A further idea which has emerged is that innovation in IT is of strategic importance only if it is compatible with, and preferably leverages upon the company’s existing characteristics and advantages (Beath & Ives 1986, Clemons & Row 1987, Ives & Vitale 1988, Hopper 1990). One particularly important facet of this is the notion of ’strategic alignment’ of IT policies and initiatives with the directions indicated by the corporation’s senior executives (Henderson & Venkatraman 1989, Earl 1989, Broadbent & Weill 1991).

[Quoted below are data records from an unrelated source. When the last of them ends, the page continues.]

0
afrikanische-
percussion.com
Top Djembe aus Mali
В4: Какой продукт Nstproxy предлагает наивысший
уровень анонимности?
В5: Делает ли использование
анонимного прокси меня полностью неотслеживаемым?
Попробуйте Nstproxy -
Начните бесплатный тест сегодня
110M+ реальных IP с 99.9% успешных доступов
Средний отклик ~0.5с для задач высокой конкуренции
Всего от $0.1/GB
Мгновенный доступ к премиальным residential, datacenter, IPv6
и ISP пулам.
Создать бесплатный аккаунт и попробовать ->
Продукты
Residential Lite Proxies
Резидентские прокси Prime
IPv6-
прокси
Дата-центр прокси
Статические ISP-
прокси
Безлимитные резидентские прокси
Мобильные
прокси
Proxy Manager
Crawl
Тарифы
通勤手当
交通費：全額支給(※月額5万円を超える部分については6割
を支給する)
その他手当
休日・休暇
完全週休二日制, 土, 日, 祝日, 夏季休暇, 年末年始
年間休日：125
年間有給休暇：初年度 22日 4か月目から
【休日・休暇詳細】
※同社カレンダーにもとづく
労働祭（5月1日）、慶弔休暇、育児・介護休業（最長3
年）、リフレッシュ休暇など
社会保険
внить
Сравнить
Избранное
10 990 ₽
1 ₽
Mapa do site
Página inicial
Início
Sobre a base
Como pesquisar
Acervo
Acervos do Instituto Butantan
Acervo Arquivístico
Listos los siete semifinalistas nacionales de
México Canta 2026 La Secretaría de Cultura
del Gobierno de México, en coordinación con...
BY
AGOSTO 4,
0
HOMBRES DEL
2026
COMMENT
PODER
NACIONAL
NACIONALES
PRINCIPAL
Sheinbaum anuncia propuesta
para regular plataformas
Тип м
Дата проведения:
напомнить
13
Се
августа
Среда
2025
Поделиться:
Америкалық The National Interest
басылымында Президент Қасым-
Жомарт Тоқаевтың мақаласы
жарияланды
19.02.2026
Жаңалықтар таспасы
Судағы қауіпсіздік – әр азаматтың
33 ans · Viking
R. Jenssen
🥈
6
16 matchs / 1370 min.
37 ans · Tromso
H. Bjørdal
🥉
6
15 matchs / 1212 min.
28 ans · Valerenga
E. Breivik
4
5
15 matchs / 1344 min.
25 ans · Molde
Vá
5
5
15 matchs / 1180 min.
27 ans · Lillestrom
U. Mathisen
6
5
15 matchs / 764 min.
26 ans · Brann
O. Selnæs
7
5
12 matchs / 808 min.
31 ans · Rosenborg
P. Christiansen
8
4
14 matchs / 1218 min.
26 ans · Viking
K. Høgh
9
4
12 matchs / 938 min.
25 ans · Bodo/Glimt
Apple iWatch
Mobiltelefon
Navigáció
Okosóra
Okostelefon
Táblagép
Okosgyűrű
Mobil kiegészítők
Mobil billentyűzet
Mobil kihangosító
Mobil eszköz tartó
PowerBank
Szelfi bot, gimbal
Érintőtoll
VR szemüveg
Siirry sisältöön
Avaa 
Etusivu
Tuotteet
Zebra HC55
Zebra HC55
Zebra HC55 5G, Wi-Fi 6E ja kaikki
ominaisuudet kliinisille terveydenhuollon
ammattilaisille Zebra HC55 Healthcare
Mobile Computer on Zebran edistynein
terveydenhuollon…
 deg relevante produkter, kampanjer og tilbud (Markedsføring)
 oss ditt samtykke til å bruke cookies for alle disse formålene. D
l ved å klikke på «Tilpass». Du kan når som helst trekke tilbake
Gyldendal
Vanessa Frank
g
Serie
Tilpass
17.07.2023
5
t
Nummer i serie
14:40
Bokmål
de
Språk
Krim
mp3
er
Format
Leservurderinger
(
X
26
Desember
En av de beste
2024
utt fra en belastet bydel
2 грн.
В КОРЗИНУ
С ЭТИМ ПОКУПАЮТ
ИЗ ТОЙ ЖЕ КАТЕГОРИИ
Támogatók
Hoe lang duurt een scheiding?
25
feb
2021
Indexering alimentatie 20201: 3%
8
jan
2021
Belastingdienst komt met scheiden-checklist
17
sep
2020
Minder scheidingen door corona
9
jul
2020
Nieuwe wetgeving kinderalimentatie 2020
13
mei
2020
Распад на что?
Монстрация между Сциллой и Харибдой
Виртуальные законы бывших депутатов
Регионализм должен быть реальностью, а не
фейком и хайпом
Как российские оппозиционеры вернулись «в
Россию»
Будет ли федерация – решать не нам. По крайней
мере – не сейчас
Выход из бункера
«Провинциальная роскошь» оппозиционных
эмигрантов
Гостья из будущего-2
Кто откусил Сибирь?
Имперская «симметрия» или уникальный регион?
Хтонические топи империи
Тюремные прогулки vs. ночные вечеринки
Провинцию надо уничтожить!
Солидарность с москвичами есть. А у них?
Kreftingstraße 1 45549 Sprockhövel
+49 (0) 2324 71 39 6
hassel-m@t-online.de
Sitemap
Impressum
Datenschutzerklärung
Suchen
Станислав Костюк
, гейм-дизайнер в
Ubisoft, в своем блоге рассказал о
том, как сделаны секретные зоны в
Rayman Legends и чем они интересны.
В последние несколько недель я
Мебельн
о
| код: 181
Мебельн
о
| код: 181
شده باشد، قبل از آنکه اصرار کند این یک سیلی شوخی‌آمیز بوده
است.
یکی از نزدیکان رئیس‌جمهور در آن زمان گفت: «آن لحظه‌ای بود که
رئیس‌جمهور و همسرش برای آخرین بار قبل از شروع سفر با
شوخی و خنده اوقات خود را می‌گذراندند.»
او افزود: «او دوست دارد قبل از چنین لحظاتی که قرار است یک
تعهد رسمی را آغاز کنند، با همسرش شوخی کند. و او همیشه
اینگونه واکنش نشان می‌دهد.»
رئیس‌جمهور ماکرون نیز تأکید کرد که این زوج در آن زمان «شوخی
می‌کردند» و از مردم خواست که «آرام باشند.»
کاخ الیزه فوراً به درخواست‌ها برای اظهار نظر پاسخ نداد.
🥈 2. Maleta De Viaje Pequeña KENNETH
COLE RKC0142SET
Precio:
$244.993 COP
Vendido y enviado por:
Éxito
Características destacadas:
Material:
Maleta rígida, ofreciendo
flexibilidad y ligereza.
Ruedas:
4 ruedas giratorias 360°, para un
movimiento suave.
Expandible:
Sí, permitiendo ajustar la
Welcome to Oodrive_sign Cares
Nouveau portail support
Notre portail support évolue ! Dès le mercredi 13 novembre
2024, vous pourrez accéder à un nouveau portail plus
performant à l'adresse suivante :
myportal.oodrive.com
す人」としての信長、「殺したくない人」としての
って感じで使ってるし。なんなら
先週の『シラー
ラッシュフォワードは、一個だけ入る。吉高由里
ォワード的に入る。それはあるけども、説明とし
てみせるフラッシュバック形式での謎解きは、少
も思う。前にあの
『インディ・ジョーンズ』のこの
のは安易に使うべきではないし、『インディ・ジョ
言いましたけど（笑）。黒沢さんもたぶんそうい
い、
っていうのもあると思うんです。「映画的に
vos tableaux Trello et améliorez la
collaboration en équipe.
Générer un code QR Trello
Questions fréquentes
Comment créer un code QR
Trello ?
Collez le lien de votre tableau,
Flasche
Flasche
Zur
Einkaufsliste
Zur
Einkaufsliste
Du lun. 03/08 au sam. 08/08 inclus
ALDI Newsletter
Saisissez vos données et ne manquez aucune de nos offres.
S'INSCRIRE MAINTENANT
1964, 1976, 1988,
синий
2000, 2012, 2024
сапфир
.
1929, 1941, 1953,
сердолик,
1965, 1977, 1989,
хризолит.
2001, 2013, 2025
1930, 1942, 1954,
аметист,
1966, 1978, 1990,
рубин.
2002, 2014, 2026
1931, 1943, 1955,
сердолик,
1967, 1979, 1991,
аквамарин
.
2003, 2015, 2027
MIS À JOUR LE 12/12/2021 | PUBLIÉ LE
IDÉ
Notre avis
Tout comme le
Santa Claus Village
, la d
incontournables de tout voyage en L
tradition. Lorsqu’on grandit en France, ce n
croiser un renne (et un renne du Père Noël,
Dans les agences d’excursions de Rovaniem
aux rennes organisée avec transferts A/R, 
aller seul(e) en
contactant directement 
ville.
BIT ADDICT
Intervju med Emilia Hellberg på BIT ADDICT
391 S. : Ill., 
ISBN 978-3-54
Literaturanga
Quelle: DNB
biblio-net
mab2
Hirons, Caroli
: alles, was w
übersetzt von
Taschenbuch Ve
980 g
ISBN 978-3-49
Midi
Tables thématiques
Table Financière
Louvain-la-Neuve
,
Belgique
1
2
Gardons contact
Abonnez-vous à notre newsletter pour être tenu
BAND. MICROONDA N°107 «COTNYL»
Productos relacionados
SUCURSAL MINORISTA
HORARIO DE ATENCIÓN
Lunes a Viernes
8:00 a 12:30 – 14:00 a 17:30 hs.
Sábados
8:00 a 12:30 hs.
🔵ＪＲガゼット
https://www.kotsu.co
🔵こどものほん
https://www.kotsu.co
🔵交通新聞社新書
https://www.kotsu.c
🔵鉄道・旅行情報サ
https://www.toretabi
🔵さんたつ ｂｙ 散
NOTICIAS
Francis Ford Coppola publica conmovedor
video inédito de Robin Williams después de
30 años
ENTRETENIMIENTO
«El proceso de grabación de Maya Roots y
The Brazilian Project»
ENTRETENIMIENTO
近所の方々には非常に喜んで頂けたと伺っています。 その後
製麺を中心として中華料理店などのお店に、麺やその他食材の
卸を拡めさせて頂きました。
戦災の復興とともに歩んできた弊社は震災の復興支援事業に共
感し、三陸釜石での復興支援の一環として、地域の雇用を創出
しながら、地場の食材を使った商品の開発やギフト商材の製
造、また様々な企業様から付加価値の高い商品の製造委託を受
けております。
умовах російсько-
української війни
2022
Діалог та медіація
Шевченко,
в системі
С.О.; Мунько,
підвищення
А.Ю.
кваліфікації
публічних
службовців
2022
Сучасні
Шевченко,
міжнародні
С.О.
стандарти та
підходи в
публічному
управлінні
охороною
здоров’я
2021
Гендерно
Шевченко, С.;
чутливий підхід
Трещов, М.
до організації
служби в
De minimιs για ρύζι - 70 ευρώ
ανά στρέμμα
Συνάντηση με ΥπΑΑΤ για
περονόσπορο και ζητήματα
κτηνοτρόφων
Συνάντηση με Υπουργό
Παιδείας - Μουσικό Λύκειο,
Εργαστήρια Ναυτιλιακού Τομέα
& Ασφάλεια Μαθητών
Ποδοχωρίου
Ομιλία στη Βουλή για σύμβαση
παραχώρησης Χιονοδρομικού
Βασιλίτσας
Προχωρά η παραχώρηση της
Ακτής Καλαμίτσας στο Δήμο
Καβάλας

An outline of factors that influence organisation’s strategic goals is summarised in Exhibit 6.

Exhibit 6: Scott Morton’s Five Forces Influencing the Organisation’s Objectives

(Scott Morton 1991)

Organisations are facing the reconceptualisation of the role of information technology in business. Scott Morton proposes five levels of complexity at which reconfiguration can be applied. Exhibit 7 reproduces his schematic:

? evolutionary levels:

o localised exploitation within individual business functions. The primary objectives addressed are local efficiency and effectiveness;

o internal integration between different systems and applications, generally involving not just automation, but also rationalisation, and using a common IT platform. Efficiency and effectiveness are enhanced by coordination and cooperation within the enterprise;

? revolutionary levels:

o business process redesign, involving more thorough re-evaluation of the enterprise value-chain and the production process, and more far-reaching change;

o business network redesign, the reconfiguration of the scope and tasks of the business network involved in the creation and delivery of products and services. Coordination and cooperation extend, selectively, beyond the enterprise’s boundaries; and

o business scope redefinition, involving migration of functions across the enterprise’s boundaries, to the extent of changing the organisation’s conception of the business it is in.